A little off topic, but for a while now I've been hoping to start up a Catholic Prepper's group at this forum. So if you're Catholic, (Catholics only) here's the invite.


----------



## Smitty901 (Nov 16, 2012)

Two hardest things for mankind to understand. Hell and how to avoid it. We are all headed there. The detour is simple the saving grace of Christ , just so hard for mankind to except. It is just to easy. When you die in Christ there are no sins to be judged, they are forgiven, forgotten . If there were another way we would not have needed the Saviour . I will not stand before God to be judged. I have already been judge and found guilty, it is the Saviour that wipes them away, then I will stand before God with out fault.


----------



## Camel923 (Aug 13, 2014)

The Pope said there is no hell. 
The Cardinals deny he said it. 

Then chunks of plaster fall from the ceiling of St Peter’s Basilica, witnessed by tourists.

Interesting that all of this happened the day before Good Friday, in front of Michelangelo's Pieta sculpture - depicting Mary holding the crucified body of Jesus, who died to remove original sin, giving us the choice between heaven and hell.

You make the call. 

Happy Easter.

Pope Declares No Hell

Vatican Denies Pope Said There Is No Hell

Plaster chunks from St Peter's ceiling rain on worshippers...


----------



## sideKahr (Oct 15, 2014)

Hey @Annie I seem to remember from catechism class, that Catholics MUST believe when the Pope speaks, he is the representative of Christ on earth, and he cannot make an error. Doesn't that open a can of worms.


----------



## RJAMES (Dec 23, 2016)

This is false. Pope has said it is false and that he never said anything like that. This is not a news article it is a blog .


----------



## Urinal Cake (Oct 19, 2013)

Well in Mathews, Jesus warns of Hell endlessly ..
This Pope is a Communist and a heathen. Do they ever remove a Pope?


----------



## Urinal Cake (Oct 19, 2013)

RJAMES said:


> This is false. Pope has said it is false and that he never said anything like that. This is not a news article it is a blog .


Umm, it's called Back Pedaling....He said it and his self avowed atheist "Friend" leaked his conversation, perhaps with a wink and a nod from His Holiness.


----------



## Notold63 (Sep 18, 2016)

The Pope has never been in Chicago during an August heat wave.


----------



## Slippy (Nov 14, 2013)

To the OP, I give not 1 shat what this pope or any other pope says.



Annie said:


> A little off topic, but for a while now I've been hoping to start up a Catholic Prepper's group at this forum.
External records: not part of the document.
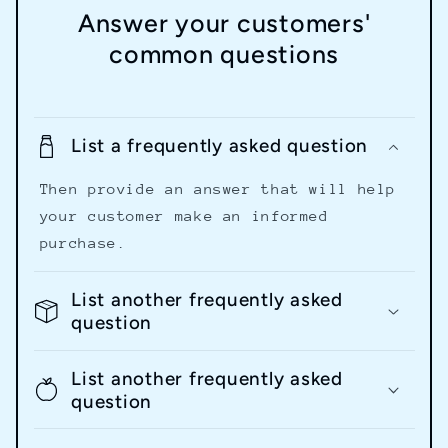
Answer your customers'
common questions
List a frequently asked question
Then provide an answer that will help
your customer make an informed
purchase.
List another frequently asked
question
List another frequently asked
question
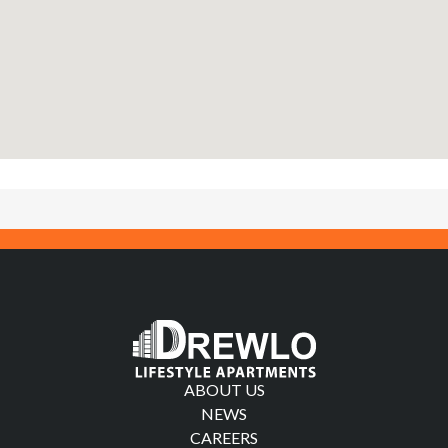
ABOUT US
NEWS
CAREERS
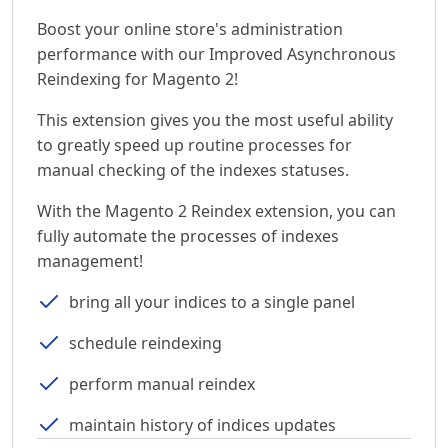
Boost your online store's administration
performance with our Improved Asynchronous
Reindexing for Magento 2!
This extension gives you the most useful ability
to greatly speed up routine processes for
manual checking of the indexes statuses.
With the Magento 2 Reindex extension, you can
fully automate the processes of indexes
management!
bring all your indices to a single panel
schedule reindexing
perform manual reindex
maintain history of indices updates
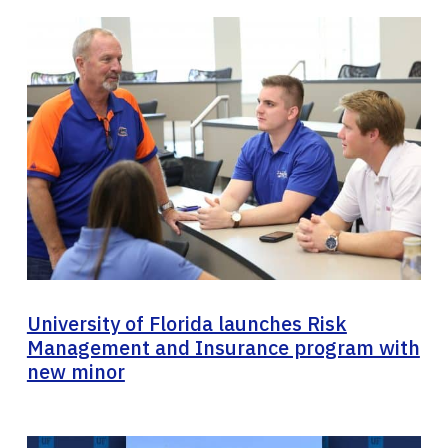
University of Florida launches Risk
Management and Insurance program with
new minor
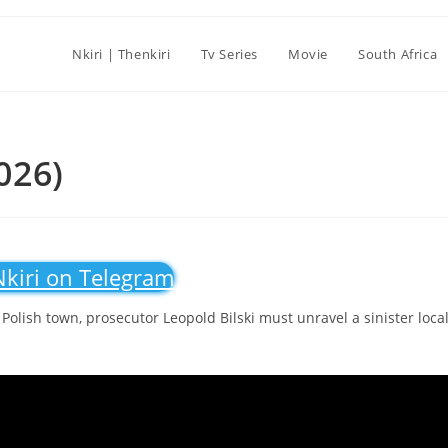
Nkiri | Thenkiri
Tv Series
Movie
South Africa
2026)
Nkiri on Telegram
Polish town, prosecutor Leopold Bilski must unravel a sinister loca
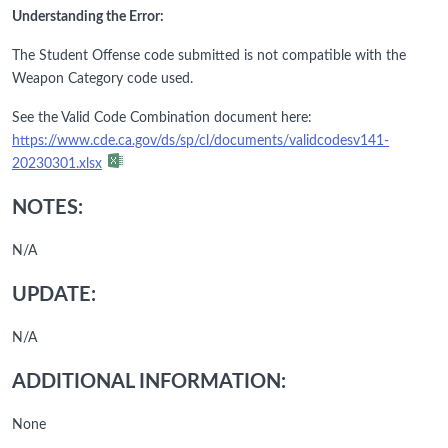
Understanding the Error:
The Student Offense code submitted is not compatible with the
Weapon Category code used.
See the Valid Code Combination document here:
https://www.cde.ca.gov/ds/sp/cl/documents/validcodesv141-
20230301.xlsx
NOTES:
N/A
UPDATE:
N/A
ADDITIONAL INFORMATION:
None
So if you're Catholic, (Catholics only) here's the invite.


To @Annie s post,

Why only Catholics? Just curious.


----------



## 6811 (Jan 2, 2013)

RedLion said:


> Says the false commie prophet on his way to the nether regions.
> 
> https://www.cnsnews.com/blog/michael-w-chapman/pope-francis-there-no-hell


Does this mean I could do whatever the hell I want and still go to heaven?


----------



## RedLion (Sep 23, 2015)

6811 said:


> Does this mean I could do whatever the hell I want and still go to heaven?


Maybe. I look at it as a natural first step for a communist. Deny the existence of Hell and then eventually deny the exist of Heaven and God.


----------



## Denton (Sep 18, 2012)

RJAMES said:


> This is false. Pope has said it is false and that he never said anything like that. This is not a news article it is a blog .
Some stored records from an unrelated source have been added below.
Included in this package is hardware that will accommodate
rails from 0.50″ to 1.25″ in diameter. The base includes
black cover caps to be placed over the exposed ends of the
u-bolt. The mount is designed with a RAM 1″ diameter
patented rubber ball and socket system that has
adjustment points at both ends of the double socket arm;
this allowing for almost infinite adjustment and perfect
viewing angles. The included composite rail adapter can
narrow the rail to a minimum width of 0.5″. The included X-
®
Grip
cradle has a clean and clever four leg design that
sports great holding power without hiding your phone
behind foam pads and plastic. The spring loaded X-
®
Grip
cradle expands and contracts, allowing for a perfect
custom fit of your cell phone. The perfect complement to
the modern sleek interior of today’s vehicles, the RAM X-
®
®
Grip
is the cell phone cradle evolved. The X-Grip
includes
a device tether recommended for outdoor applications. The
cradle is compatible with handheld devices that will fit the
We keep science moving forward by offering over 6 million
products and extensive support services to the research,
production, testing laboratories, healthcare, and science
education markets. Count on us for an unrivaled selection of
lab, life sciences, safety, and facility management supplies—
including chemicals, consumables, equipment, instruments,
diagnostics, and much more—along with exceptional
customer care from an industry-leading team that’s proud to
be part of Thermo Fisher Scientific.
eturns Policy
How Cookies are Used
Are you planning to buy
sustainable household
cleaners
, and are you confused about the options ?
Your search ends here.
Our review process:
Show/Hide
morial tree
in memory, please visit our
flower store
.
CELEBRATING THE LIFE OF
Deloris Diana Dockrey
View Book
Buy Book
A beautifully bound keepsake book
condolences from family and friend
The Pope didn't deny it. It was put out that the interview was not recorded and that there were no direct quotes from the Pope in the article.
The official statement was carefully crafted so that people would come to the same conclusion you did, but a careful reading of the release makes it clear it was not a denial.


----------



## Steven (Oct 30, 2017)

Denton said:


> The Pope didn't deny it. It was put out that the interview was not recorded and that there were no direct quotes from the Pope in the article.
> The official statement was carefully crafted so that people would come to the same conclusion you did, but a careful reading of the release makes it clear it was not a denial.
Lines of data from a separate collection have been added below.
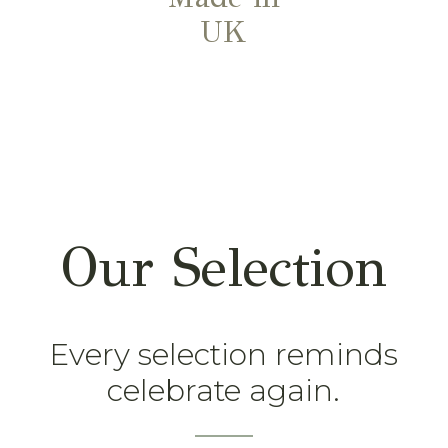
UK
Our Selection
Every selection reminds
celebrate again.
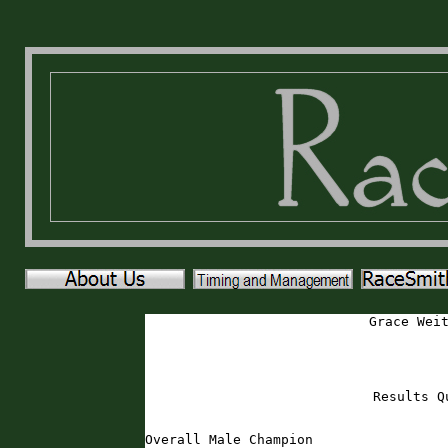
Grace Wei
Results Q
Overall Male Champion
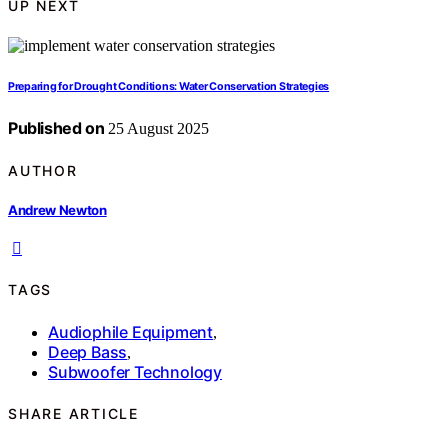
UP NEXT
Preparing for Drought Conditions: Water Conservation Strategies
Published on
25 August 2025
AUTHOR
Andrew Newton
TAGS
Audiophile Equipment
,
Deep Bass
,
Subwoofer Technology
SHARE ARTICLE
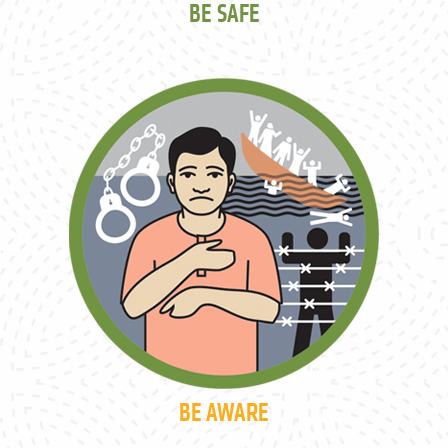
BE SAFE
BE AWARE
Last time I checked Pope was not Jesus. Study the word of Jesus, not the word of the Pope. Many people can do great things in this world, and can have great knowledge but only God and Jesus son of God can truly lead you to the way. Don't get distracted Mr Denton, you are very smart good guy, but some times you need a friend to tell you to look around and focus on the BIGGER picture a bit more. Even if we as mere humans can't always see the ENTIRE bigger picture we can start trying to see more of it.


----------



## Steven (Oct 30, 2017)

6811 said:


> Does this mean I could do whatever the hell I want and still go to heaven?


NO! Hell is real, only SATIN! wants you to think it is not real so you stray from God and then you are HIS for eternity! Follow Jesus son of God and our true savior and leader to the one and ONLY promise land!


----------



## Denton (Sep 18, 2012)

Steven said:


> Last time I checked Pope was not Jesus. Study the word of Jesus, not the word of the Pope. Many people can do great things in this world, and can have great knowledge but only God and Jesus son of God can truly lead you to the way. Don't get distracted Mr Denton, you are very smart good guy, but some times you need a friend to tell you to look around and focus on the BIGGER picture a bit more. Even if we as mere humans can't always see the ENTIRE bigger picture we can start trying to see more of it.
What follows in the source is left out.